My approach: This problem is about the contraction principle. Let $f:\left[0,\dfrac{\pi}{2}\right]\to\left[0,\dfrac{\pi}{2}\right]$, with $f(x)=\cos^{2}(x)$, is a contraction. Indeed, $f'(x)=\sin(\cos(x))\sin(x)$, this implies $$-1\leq\cos(x)\leq 1\implies-\sin(1)=\sin(-1)\leq\sin(\cos(x))\leq\sin(1)$$ Therefore, $\vert\sin(\cos(x))\vert\leq\sin(1)$. Thus, $$\vert f'(x)\vert=\vert\sin(\cos(x))\sin(x)\vert\leq\vert\sin(\cos(x))\vert\vert\sin(x)\vert\leq\vert\sin(\cos(x))\vert\leq\sin(1)=k<1$$ $\therefore f$ is contraction. Then, for $x_{0}\in\left[0,\dfrac{\pi}{2}\right]$ defined the sequences $x_{1}=f(x_{0})$, $x_{2}=f(x_{1})$, .., $x_{n+1}=f(x_{n})$, It is easy to see that $\{x_{n}\}$ is a Cauchy sequence in $\left[0,\dfrac{\pi}{2}\right]$, but I do not know how to follow. Regards!
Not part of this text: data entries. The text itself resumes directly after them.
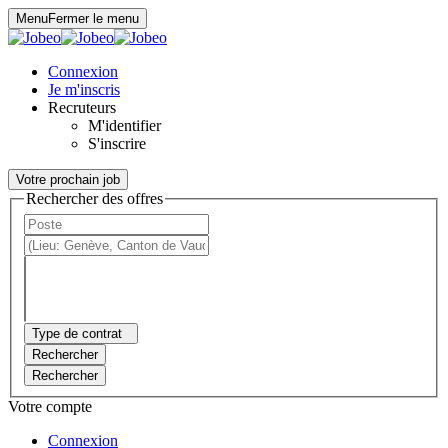
Panneau de gestion des cookies
Menu
Fermer le menu
Connexion
Je m'inscris
Recruteurs
M'identifier
S'inscrire
Votre prochain job
Rechercher des offres
Type de contrat
Rechercher
Rechercher
Votre compte
Connexion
As $x_n$ is a Cauchy sequence, it has a limit $a\in\left[0,\frac\pi2\right]$. Now if $y\in\left[0,\frac\pi2\right]$ with $y_n\to b$ then
$$0 \leqslant |a-b| = |f(a)-f(b)|\leqslant k|f(a)-f(b)|, $$ and hence $$0\leqslant (1-k)|f(a)-f(b)|\leqslant 0, $$ so that $|f(a)-f(b)|=0$, i.e. $f(a)=f(b)$. Now, $a=f(a)$ and $b=f(b)$, so we conclude that $a=b$ and thus $a$ is independent of $x$.